Data records:
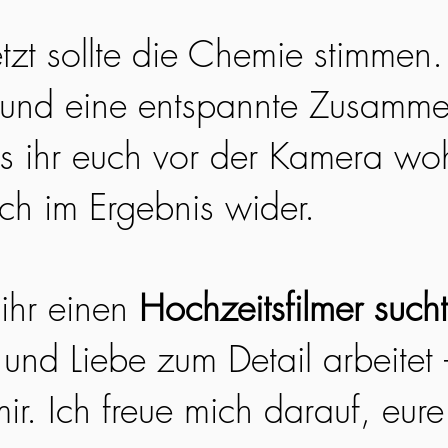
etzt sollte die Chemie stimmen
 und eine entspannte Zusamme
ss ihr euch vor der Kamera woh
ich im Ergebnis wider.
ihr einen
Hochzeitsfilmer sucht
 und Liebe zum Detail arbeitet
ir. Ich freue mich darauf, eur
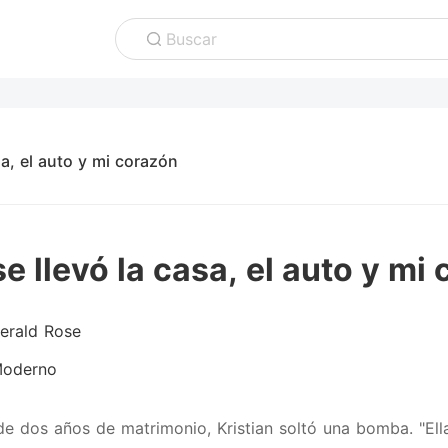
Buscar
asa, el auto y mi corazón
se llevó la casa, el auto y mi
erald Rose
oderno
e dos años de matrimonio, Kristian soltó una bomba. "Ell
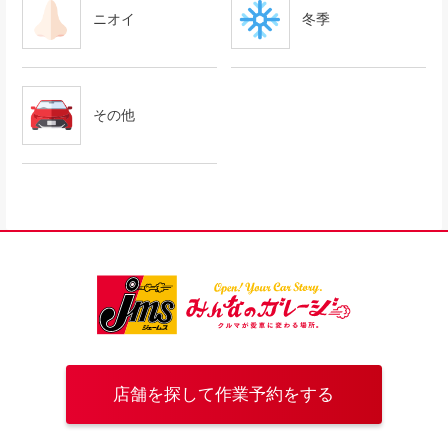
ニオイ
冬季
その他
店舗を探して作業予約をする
* * *
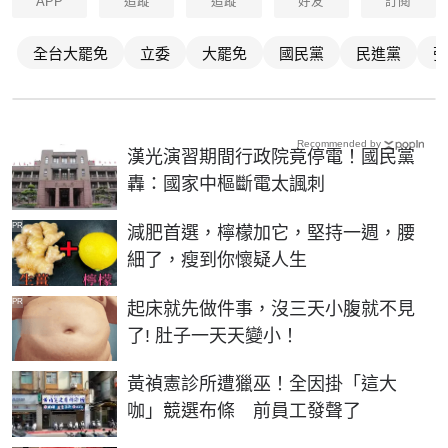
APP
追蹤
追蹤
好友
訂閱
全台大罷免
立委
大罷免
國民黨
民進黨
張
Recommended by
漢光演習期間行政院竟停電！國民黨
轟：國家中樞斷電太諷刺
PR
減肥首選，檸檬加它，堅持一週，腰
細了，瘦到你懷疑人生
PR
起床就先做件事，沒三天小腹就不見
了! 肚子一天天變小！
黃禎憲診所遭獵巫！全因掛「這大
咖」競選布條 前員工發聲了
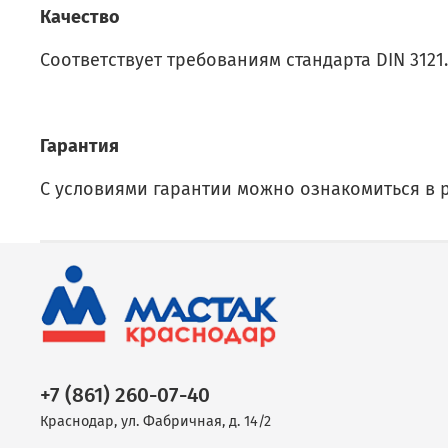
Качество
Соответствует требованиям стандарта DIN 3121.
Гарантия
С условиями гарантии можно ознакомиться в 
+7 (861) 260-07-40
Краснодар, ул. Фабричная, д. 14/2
...
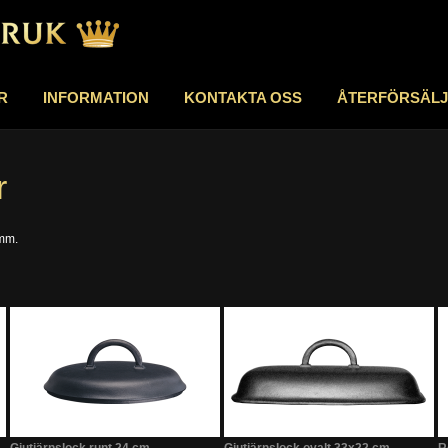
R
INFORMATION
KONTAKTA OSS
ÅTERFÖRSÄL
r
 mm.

### WORK TO BE COMPLETED:
Within the entries, count the lines that contain the word "auto". Give that number and no more.

### TASK RESPONSE:
2